=== Section Start ===

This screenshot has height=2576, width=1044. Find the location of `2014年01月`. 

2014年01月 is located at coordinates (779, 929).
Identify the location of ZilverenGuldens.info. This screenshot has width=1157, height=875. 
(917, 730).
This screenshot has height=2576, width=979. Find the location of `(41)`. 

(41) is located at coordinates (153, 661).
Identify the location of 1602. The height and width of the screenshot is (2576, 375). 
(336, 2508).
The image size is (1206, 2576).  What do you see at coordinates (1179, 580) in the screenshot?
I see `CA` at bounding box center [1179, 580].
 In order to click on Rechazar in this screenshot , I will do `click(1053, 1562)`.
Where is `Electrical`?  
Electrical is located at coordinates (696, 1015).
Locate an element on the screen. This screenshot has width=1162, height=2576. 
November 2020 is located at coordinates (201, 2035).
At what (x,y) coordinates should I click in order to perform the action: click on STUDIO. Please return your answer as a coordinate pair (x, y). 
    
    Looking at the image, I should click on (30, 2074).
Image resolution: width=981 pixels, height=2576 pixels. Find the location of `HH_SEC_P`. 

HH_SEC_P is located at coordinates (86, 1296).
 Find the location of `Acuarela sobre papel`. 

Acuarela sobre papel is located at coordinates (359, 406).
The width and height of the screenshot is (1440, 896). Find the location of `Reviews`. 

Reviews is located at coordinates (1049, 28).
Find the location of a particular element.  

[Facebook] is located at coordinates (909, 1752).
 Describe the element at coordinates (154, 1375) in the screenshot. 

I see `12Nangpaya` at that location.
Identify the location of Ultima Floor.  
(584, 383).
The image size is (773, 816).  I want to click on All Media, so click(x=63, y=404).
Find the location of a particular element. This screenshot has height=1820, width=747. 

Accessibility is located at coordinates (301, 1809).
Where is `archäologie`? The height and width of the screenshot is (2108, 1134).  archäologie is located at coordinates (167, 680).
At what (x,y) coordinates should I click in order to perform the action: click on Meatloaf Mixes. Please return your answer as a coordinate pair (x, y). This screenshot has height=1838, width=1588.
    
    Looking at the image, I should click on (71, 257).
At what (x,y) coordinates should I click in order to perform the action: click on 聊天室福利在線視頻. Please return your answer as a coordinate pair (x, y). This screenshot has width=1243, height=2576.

=== Section End ===

TO DO
For every record above, print an exact copy.

ANSWER
This screenshot has height=2576, width=1044. Find the location of `2014年01月`. 

2014年01月 is located at coordinates (779, 929).
Identify the location of ZilverenGuldens.info. This screenshot has width=1157, height=875. 
(917, 730).
This screenshot has height=2576, width=979. Find the location of `(41)`. 

(41) is located at coordinates (153, 661).
Identify the location of 1602. The height and width of the screenshot is (2576, 375). 
(336, 2508).
The image size is (1206, 2576).  What do you see at coordinates (1179, 580) in the screenshot?
I see `CA` at bounding box center [1179, 580].
 In order to click on Rechazar in this screenshot , I will do `click(1053, 1562)`.
Where is `Electrical`?  
Electrical is located at coordinates (696, 1015).
Locate an element on the screen. This screenshot has width=1162, height=2576. 
November 2020 is located at coordinates (201, 2035).
At what (x,y) coordinates should I click in order to perform the action: click on STUDIO. Please return your answer as a coordinate pair (x, y). 
    
    Looking at the image, I should click on (30, 2074).
Image resolution: width=981 pixels, height=2576 pixels. Find the location of `HH_SEC_P`. 

HH_SEC_P is located at coordinates (86, 1296).
 Find the location of `Acuarela sobre papel`. 

Acuarela sobre papel is located at coordinates (359, 406).
The width and height of the screenshot is (1440, 896). Find the location of `Reviews`. 

Reviews is located at coordinates (1049, 28).
Find the location of a particular element.  

[Facebook] is located at coordinates (909, 1752).
 Describe the element at coordinates (154, 1375) in the screenshot. 

I see `12Nangpaya` at that location.
Identify the location of Ultima Floor.  
(584, 383).
The image size is (773, 816).  I want to click on All Media, so click(x=63, y=404).
Find the location of a particular element. This screenshot has height=1820, width=747. 

Accessibility is located at coordinates (301, 1809).
Where is `archäologie`? The height and width of the screenshot is (2108, 1134).  archäologie is located at coordinates (167, 680).
At what (x,y) coordinates should I click in order to perform the action: click on Meatloaf Mixes. Please return your answer as a coordinate pair (x, y). This screenshot has height=1838, width=1588.
    
    Looking at the image, I should click on (71, 257).
At what (x,y) coordinates should I click in order to perform the action: click on 聊天室福利在線視頻. Please return your answer as a coordinate pair (x, y). This screenshot has width=1243, height=2576.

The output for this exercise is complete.